Dioptase is a relatively rare emerald-green mineral, sometimes tinged bluish or blackish. Crystals are small with a vitreous luster, and is transparent to translucent. Its green is very strong and bright even when compared to the more subtle green of emerald.
It forms green to blue-green encrustations and fillings of enamel-like or earthy texture. It is uncommon, and found in the weathered zones of copper sulfide deposits, where copper veins have been altered by oxidation, and in hollows and cavities in the surrounding rocks. It is usually associated with limonite, chrysocolla, cerussite, and wulfenite.
The mineral forms prismatic crystals, often with rhombohedral terminations. It may occur as crystalline aggregates, or in a massive habit.
It is soluble in hydrochloric acid, nitric acid, and ammonia, leaving a silica residue, and is infusible.

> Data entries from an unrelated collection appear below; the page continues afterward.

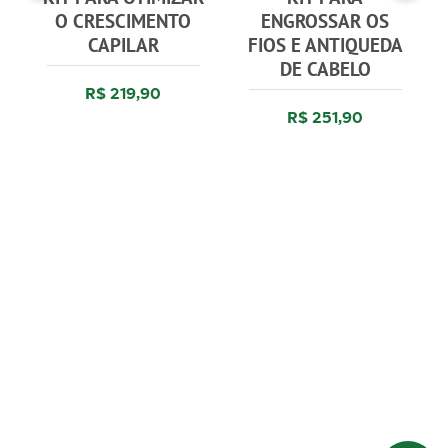
O CRESCIMENTO
ENGROSSAR OS
CAPILAR
FIOS E ANTIQUEDA
DE CABELO
R$ 219,90
R$ 251,90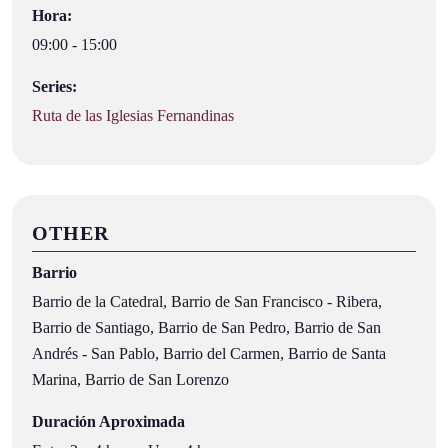
Hora:
09:00 - 15:00
Series:
Ruta de las Iglesias Fernandinas
OTHER
Barrio
Barrio de la Catedral, Barrio de San Francisco - Ribera,
Barrio de Santiago, Barrio de San Pedro, Barrio de San
Andrés - San Pablo, Barrio del Carmen, Barrio de Santa
Marina, Barrio de San Lorenzo
Duración Aproximada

Dioptase crystals mined at Mt. Altyn-Tyube (USSR) were first thought to be emeralds. But their low hardness easily distinguishes them from emeralds, which is one reason why dioptase is not more valued.
Occurrences of dioptase are found in Kazakhstan, Reneville (Zaire), minor deposits at Baita (Romania), Copiapo (Chile), Mammoth Mine, Tiger, Arizona (USA), and Otavi Range at Guchabo (Namibia).
Achirite is an obsolete name for dioptase.
Misleading terms for dioptase include "Congo emerald" or "copper emerald" for dioptase from Congo (Africa), as well as "emeraldine," "emerandine," "emerald malachite," "esmeralda cobre," "Scythian emerald."
Dioptase's Healing and Metaphysical Properties: Dioptase has been used historically for it's psychotherapeutic properties. In general the Crystal is used to heal love sickness and allow persons to forgive.
Fine cleavages in dioptase crystals sometimes give a pearly luster and interesting internal reflections, and this accounts for its name which comes from the Greek words for "through" and "visible."
Dioptase has only had general recognition in Europe since it was introduced in 1780 to St. Petersburg, where it was wrongly identified as a variety of emerald called "achrite." A related copper silicate mineral is Chrysocolla.
It has no industrial importance, but is popular with collectors. It has been called "copper emerald" or "the emerald of the poor." The crystals found in Zaire, at Reneville, are quite large and may be cut for jewelry. Due to its low hardness and perfect cleavage, faceted stones are comparatively rare.